A delicadeza com que Valter Hugo Mãe descreve o grotesco, numa linguagem sublime, poética, melancólica, onírica, com rasgos a ameaçar o fantástico. Com muitas referencias culturais, mostra que entrou bem no espírito islandês, que aprendeu a arquitectura emocional islandesa, que percebeu o que vai na alma daquele país.
É esta dualidade, esta antítese do sofrimento descrita duma forma tão bela que apetece apreciar, com uma poesia subjacente que se tira com o continuar da leitura que faz deste livro uma contradição permanente. Porquê uma história triste apetece tanto ler?

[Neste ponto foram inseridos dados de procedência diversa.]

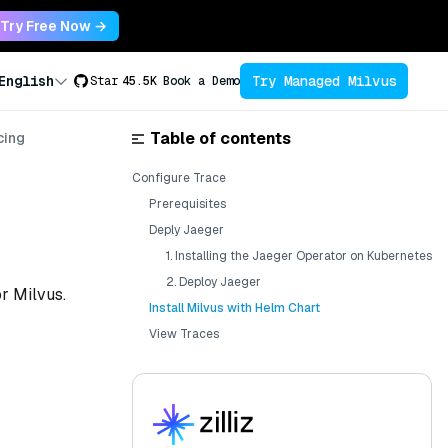
Try Free Now →
Try Managed Milvus
English
Star
45.5K
Book a Demo
Table of contents
cing
Configure Trace
Prerequisites
Deply Jaeger
1. Installing the Jaeger Operator on Kubernetes
2. Deploy Jaeger
or Milvus.
Install Milvus with Helm Chart
View Traces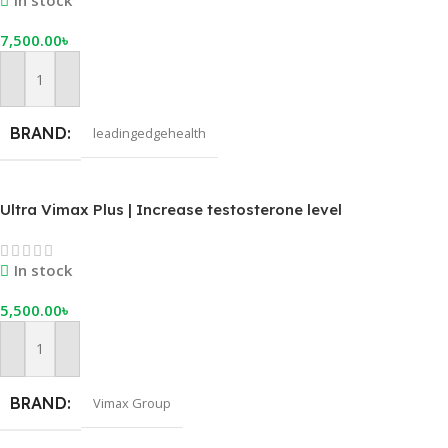
In stock
7,500.00
৳
Add To Cart
BRAND
leadingedgehealth
Ultra Vimax Plus | Increase testosterone level
In stock
5,500.00
৳
Add To Cart
BRAND
Vimax Group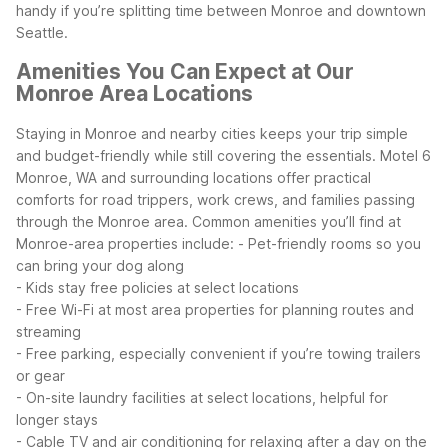
handy if you’re splitting time between Monroe and downtown
Seattle.
Amenities You Can Expect at Our
Monroe Area Locations
Staying in Monroe and nearby cities keeps your trip simple
and budget-friendly while still covering the essentials. Motel 6
Monroe, WA and surrounding locations offer practical
comforts for road trippers, work crews, and families passing
through the Monroe area.
Common amenities you’ll find at
Monroe-area properties include:
- Pet-friendly rooms so you
can bring your dog along
- Kids stay free policies at select locations
- Free Wi-Fi at most area properties for planning routes and
streaming
- Free parking, especially convenient if you’re towing trailers
or gear
- On-site laundry facilities at select locations, helpful for
longer stays
- Cable TV and air conditioning for relaxing after a day on the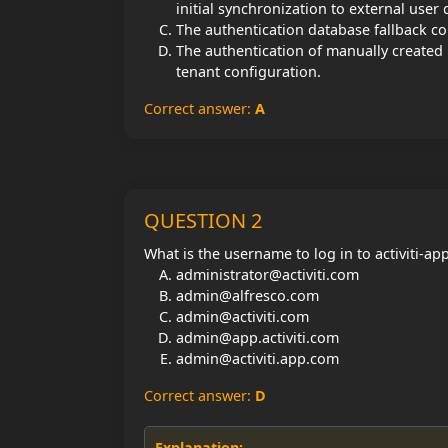
initial synchronization to external user 
The authentication database fallback con
The authentication of manually created
tenant configuration.
Correct answer:
A
QUESTION 2
What is the username to log in to activiti-a
administrator@activiti.com
admin@alfresco.com
admin@activiti.com
admin@app.activiti.com
admin@activiti.app.com
Correct answer:
D
Explanation: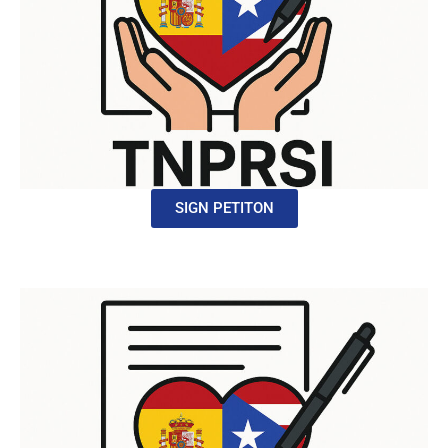
SIGN PETITON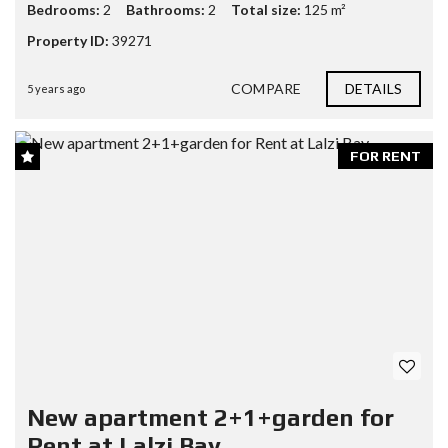
Bedrooms:
2
Bathrooms:
2
Total size:
125 m²
Property ID:
39271
COMPARE
DETAILS
5 years ago
FOR RENT
New apartment 2+1+garden for
Rent at Lalzi Bay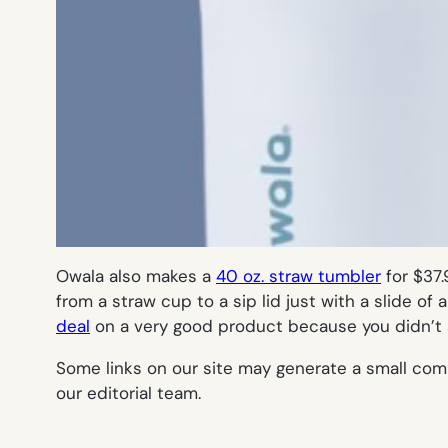
Owala also makes a
40 oz. straw tumbler
for $37.
from a straw cup to a sip lid just with a slide of
deal
on a very good product because you didn’t s
Some links on our site may generate a small com
our editorial team.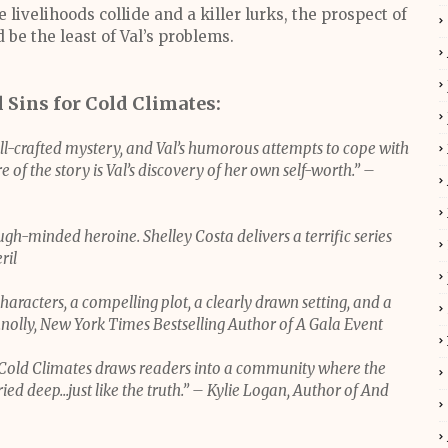
ivelihoods collide and a killer lurks, the prospect of
 be the least of Val’s problems.
l Sins for Cold Climates:
ll-crafted mystery, and Val’s humorous attempts to cope with
 of the story is Val’s discovery of her own self-worth.” –
gh-minded heroine. Shelley Costa delivers a terrific series
ril
characters, a compelling plot, a clearly drawn setting, and a
nnolly, New York Times Bestselling Author of A Gala Event
or Cold Climates draws readers into a community where the
ed deep...just like the truth.” – Kylie Logan, Author of And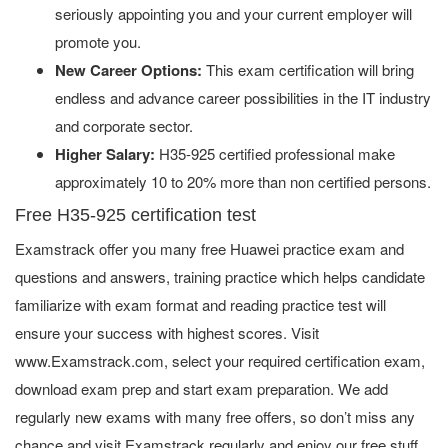
seriously appointing you and your current employer will
promote you.
New Career Options:
This exam certification will bring
endless and advance career possibilities in the IT industry
and corporate sector.
Higher Salary:
H35-925 certified professional make
approximately 10 to 20% more than non certified persons.
Free H35-925 certification test
Examstrack offer you many free Huawei practice exam and
questions and answers, training practice which helps candidate
familiarize with exam format and reading practice test will
ensure your success with highest scores. Visit
www.Examstrack.com, select your required certification exam,
download exam prep and start exam preparation. We add
regularly new exams with many free offers, so don’t miss any
chance and visit Examstrack regularly and enjoy our free stuff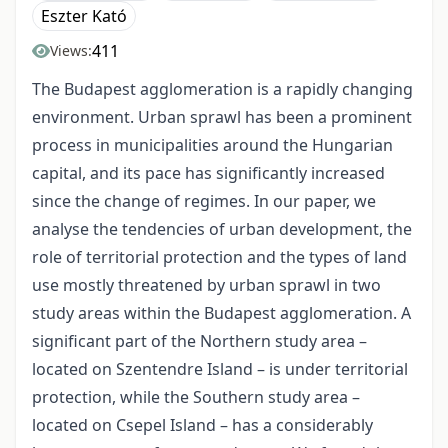
Eszter Kató
411
Views:
The Budapest agglomeration is a rapidly changing
environment. Urban sprawl has been a prominent
process in municipalities around the Hungarian
capital, and its pace has significantly increased
since the change of regimes. In our paper, we
analyse the tendencies of urban development, the
role of territorial protection and the types of land
use mostly threatened by urban sprawl in two
study areas within the Budapest agglomeration. A
significant part of the Northern study area –
located on Szentendre Island – is under territorial
protection, while the Southern study area –
located on Csepel Island – has a considerably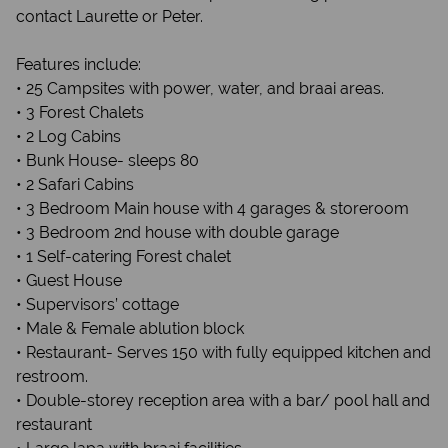
contact Laurette or Peter.
Features include:
• 25 Campsites with power, water, and braai areas.
• 3 Forest Chalets
• 2 Log Cabins
• Bunk House- sleeps 80
• 2 Safari Cabins
• 3 Bedroom Main house with 4 garages & storeroom
• 3 Bedroom 2nd house with double garage
• 1 Self-catering Forest chalet
• Guest House
• Supervisors’ cottage
• Male & Female ablution block
• Restaurant- Serves 150 with fully equipped kitchen and
restroom.
• Double-storey reception area with a bar/ pool hall and
restaurant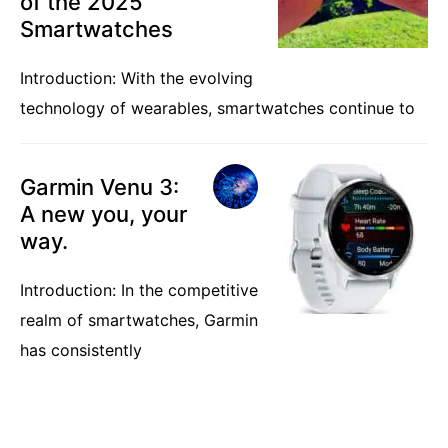
of the 2025
Smartwatches
Introduction: With the evolving
technology of wearables, smartwatches continue to
Garmin Venu 3:
A new you, your
way.
Introduction: In the competitive
realm of smartwatches, Garmin
has consistently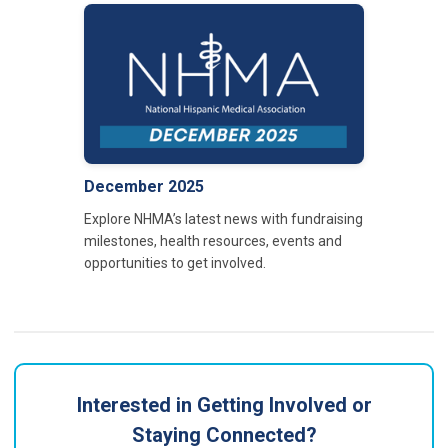
December 2025
Explore NHMA’s latest news with fundraising
milestones, health resources, events and
opportunities to get involved.
Interested in Getting Involved or
Staying Connected?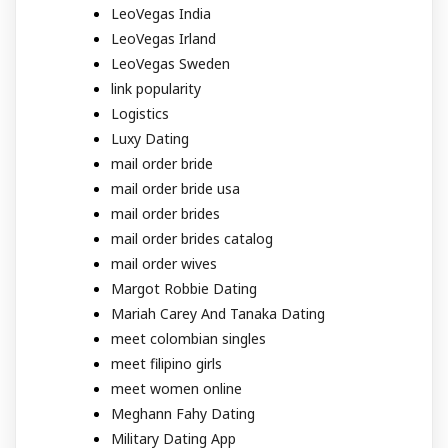
LeoVegas India
LeoVegas Irland
LeoVegas Sweden
link popularity
Logistics
Luxy Dating
mail order bride
mail order bride usa
mail order brides
mail order brides catalog
mail order wives
Margot Robbie Dating
Mariah Carey And Tanaka Dating
meet colombian singles
meet filipino girls
meet women online
Meghann Fahy Dating
Military Dating App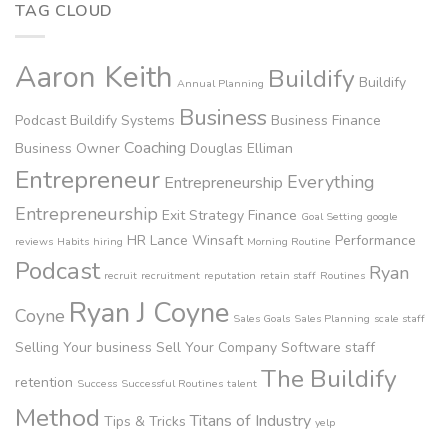
TAG CLOUD
Aaron Keith
Buildify
Buildify
Annual Planning
Business
Podcast
Buildify Systems
Business Finance
Coaching
Business Owner
Douglas Elliman
Entrepreneur
Everything
Entrepreneurship
Entrepreneurship
Exit Strategy
Finance
Goal Setting
google
HR
Lance Winsaft
Performance
reviews
Habits
hiring
Morning Routine
Podcast
Ryan
recruit
recruitment
reputation
retain staff
Routines
Ryan J Coyne
Coyne
Sales Goals
Sales Planning
scale staff
Selling Your business
Sell Your Company
Software
staff
The Buildify
retention
Success
Successful Routines
talent
Method
Titans of Industry
Tips & Tricks
yelp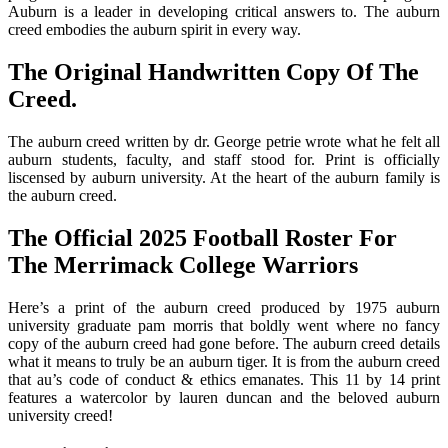
Auburn is a leader in developing critical answers to. The auburn
creed embodies the auburn spirit in every way.
The Original Handwritten Copy Of The
Creed.
The auburn creed written by dr. George petrie wrote what he felt all
auburn students, faculty, and staff stood for. Print is officially
liscensed by auburn university. At the heart of the auburn family is
the auburn creed.
The Official 2025 Football Roster For
The Merrimack College Warriors
Here’s a print of the auburn creed produced by 1975 auburn
university graduate pam morris that boldly went where no fancy
copy of the auburn creed had gone before. The auburn creed details
what it means to truly be an auburn tiger. It is from the auburn creed
that au’s code of conduct & ethics emanates. This 11 by 14 print
features a watercolor by lauren duncan and the beloved auburn
university creed!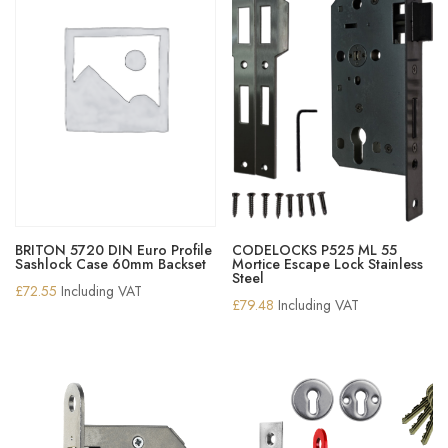
BRITON 5720 DIN Euro Profile
CODELOCKS P525 ML 55
Sashlock Case 60mm Backset
Mortice Escape Lock Stainless
Steel
£
72.55
Including VAT
£
79.48
Including VAT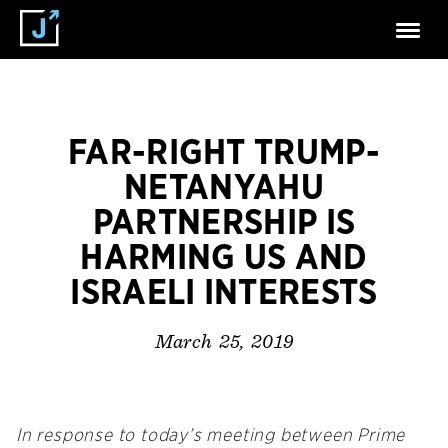
FAR-RIGHT TRUMP-
NETANYAHU
PARTNERSHIP IS
HARMING US AND
ISRAELI INTERESTS
March 25, 2019
In response to today’s meeting between Prime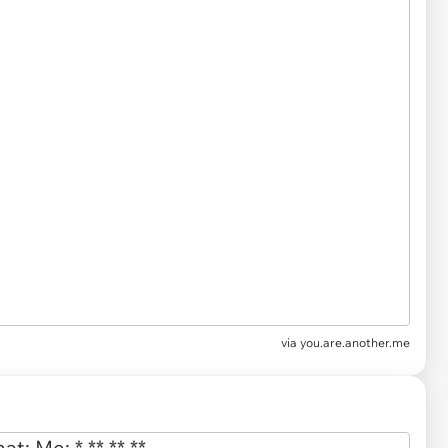
via
you.are.another.me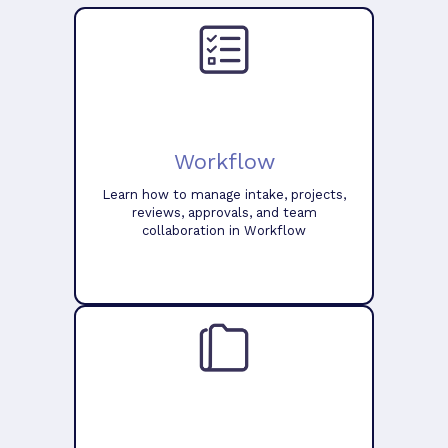
Workflow
Learn how to manage intake, projects,
reviews, approvals, and team
collaboration in Workflow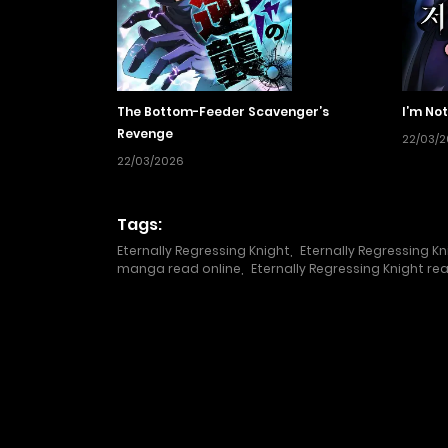
The Bottom-Feeder Scavenger’s
I’m Not
Revenge
22/03/
22/03/2026
Tags:
Eternally Regressing Knight
,
Eternally Regressing Kn
manga read online
,
Eternally Regressing Knight re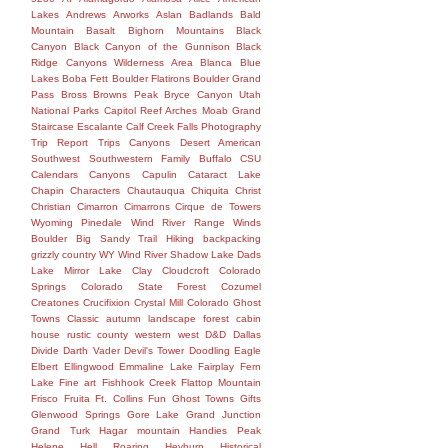
Lakes
Andrews
Arworks
Aslan
Badlands
Bald
Mountain
Basalt
Bighorn Mountains
Black
Canyon
Black Canyon of the Gunnison
Black
Ridge Canyons Wilderness Area
Blanca
Blue
Lakes
Boba Fett
Boulder Flatirons
Boulder Grand
Pass
Bross
Browns Peak
Bryce Canyon Utah
National Parks Capitol Reef Arches Moab Grand
Staircase Escalante Calf Creek Falls Photography
Trip Report Trips Canyons Desert American
Southwest Southwestern Family
Buffalo
CSU
Calendars
Canyons
Capulin
Cataract Lake
Chapin
Characters
Chautauqua
Chiquita
Christ
Christian
Cimarron
Cimarrons
Cirque de Towers
Wyoming Pinedale Wind River Range Winds
Boulder Big Sandy Trail Hiking backpacking
grizzly country WY Wind River Shadow Lake Dads
Lake Mirror Lake
Clay
Cloudcroft
Colorado
Springs
Colorado State Forest
Cozumel
Creatones
Crucifixion
Crystal Mill Colorado Ghost
Towns Classic autumn landscape forest cabin
house rustic county western west
D&D
Dallas
Divide
Darth Vader
Devil's Tower
Doodling
Eagle
Elbert
Ellingwood
Emmaline Lake
Fairplay
Fern
Lake
Fine art
Fishhook Creek
Flattop Mountain
Frisco
Fruita
Ft. Collins
Fun
Ghost Towns
Gifts
Glenwood Springs
Gore Lake
Grand Junction
Grand Turk
Hagar mountain
Handies Peak
Helene
Hell Roaring
Heyburn
Historical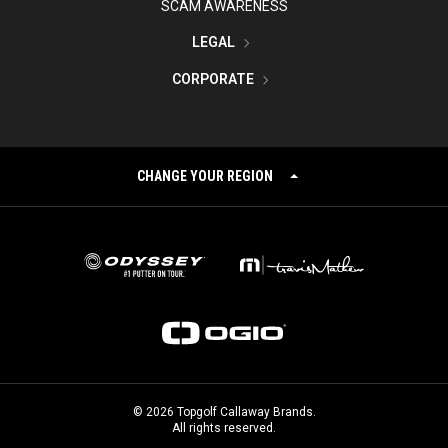
SCAM AWARENESS
LEGAL
CORPORATE
CHANGE YOUR REGION
©
2026
Topgolf Callaway Brands.
All rights reserved.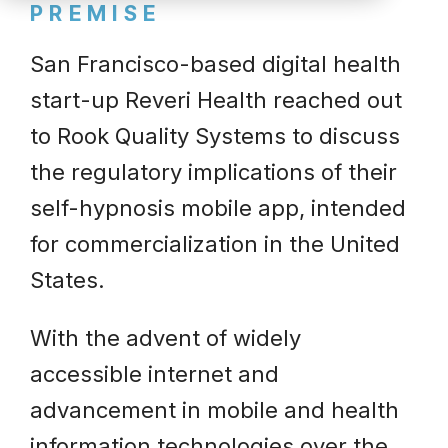
PREMISE
San Francisco-based digital health
start-up Reveri Health reached out
to Rook Quality Systems to discuss
the regulatory implications of their
self-hypnosis mobile app, intended
for commercialization in the United
States.
With the advent of widely
accessible internet and
advancement in mobile and health
information technologies over the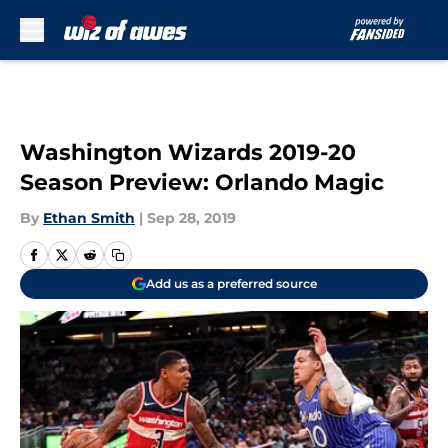
Skip to main content
Washington Wizards 2019-20
Season Preview: Orlando Magic
By
Ethan Smith
|
Sep 28, 2019
Add us as a preferred source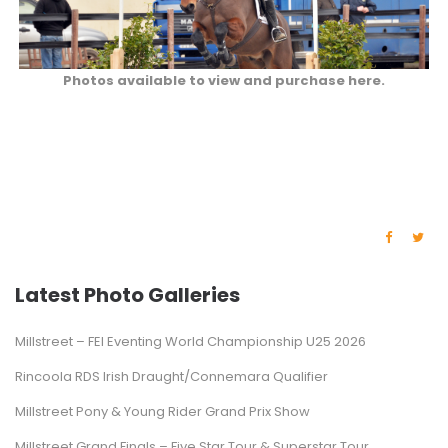
Photos available to view and purchase here.
Latest Photo Galleries
Millstreet – FEI Eventing World Championship U25 2026
Rincoola RDS Irish Draught/Connemara Qualifier
Millstreet Pony & Young Rider Grand Prix Show
Millstreet Grand Finals – Five Star Tour & Superstar Tour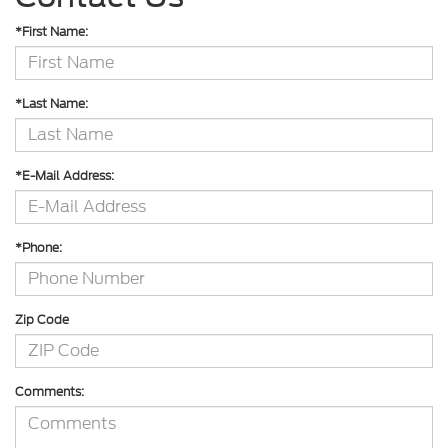
*First Name:
*Last Name:
*E-Mail Address:
*Phone:
Zip Code
Comments: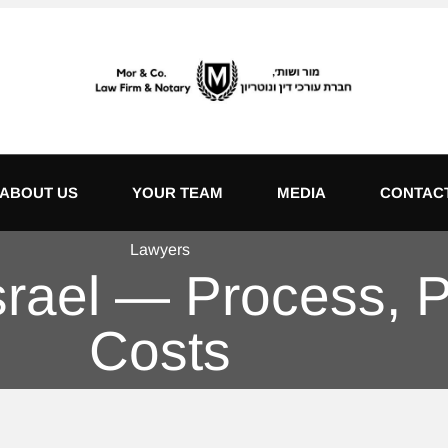
ABOUT US
YOUR TEAM
MEDIA
CONTAC
Lawyers
Israel — Process,
Costs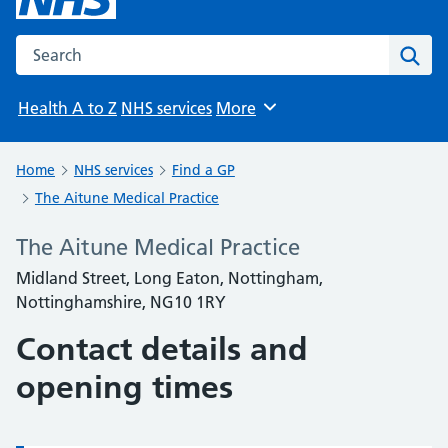
Search the NHS website
Sear
Health A to Z
NHS services
More
Browse
Home
NHS services
Find a GP
The Aitune Medical Practice
The Aitune Medical Practice
Midland Street, Long Eaton, Nottingham,
Nottinghamshire, NG10 1RY
Contact details and
opening times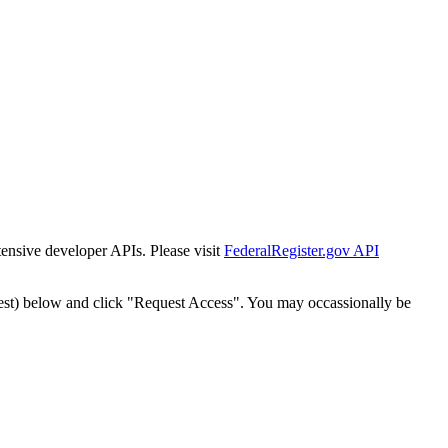
tensive developer APIs. Please visit
FederalRegister.gov API
est) below and click "Request Access". You may occassionally be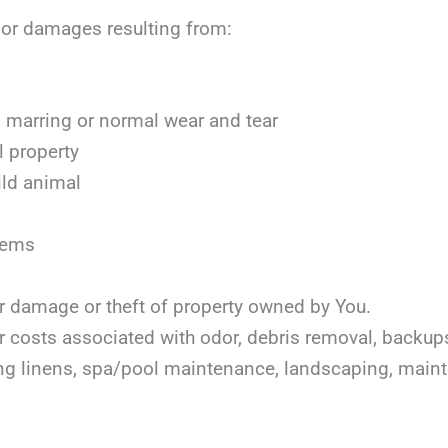
, or damages resulting from:
marring or normal wear and tear
l property
ild animal
items
or damage or theft of property owned by You.
or costs associated with odor, debris removal, backu
ing linens, spa/pool maintenance, landscaping, mai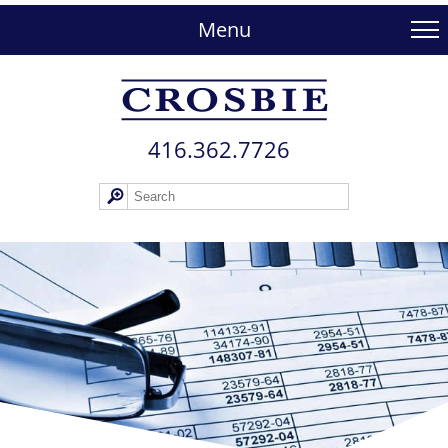
skip
to
Menu
main
content
416.362.772​6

None but the lonely heart é um álbum do pianista Chris Anderson e do baixista Charlie Haden. Interpreto aqui também um contraponto entre o melódico e o harmónico. Uma beleza mais melódica do piano conjugada com uma harmonia mais melancólica do baixo. Também uma interpretação da solidão dos dois instrumentos que se cruzam em crescendo, integrando-se duma forma invulgar.
Duas coisas para se apreciarem juntas.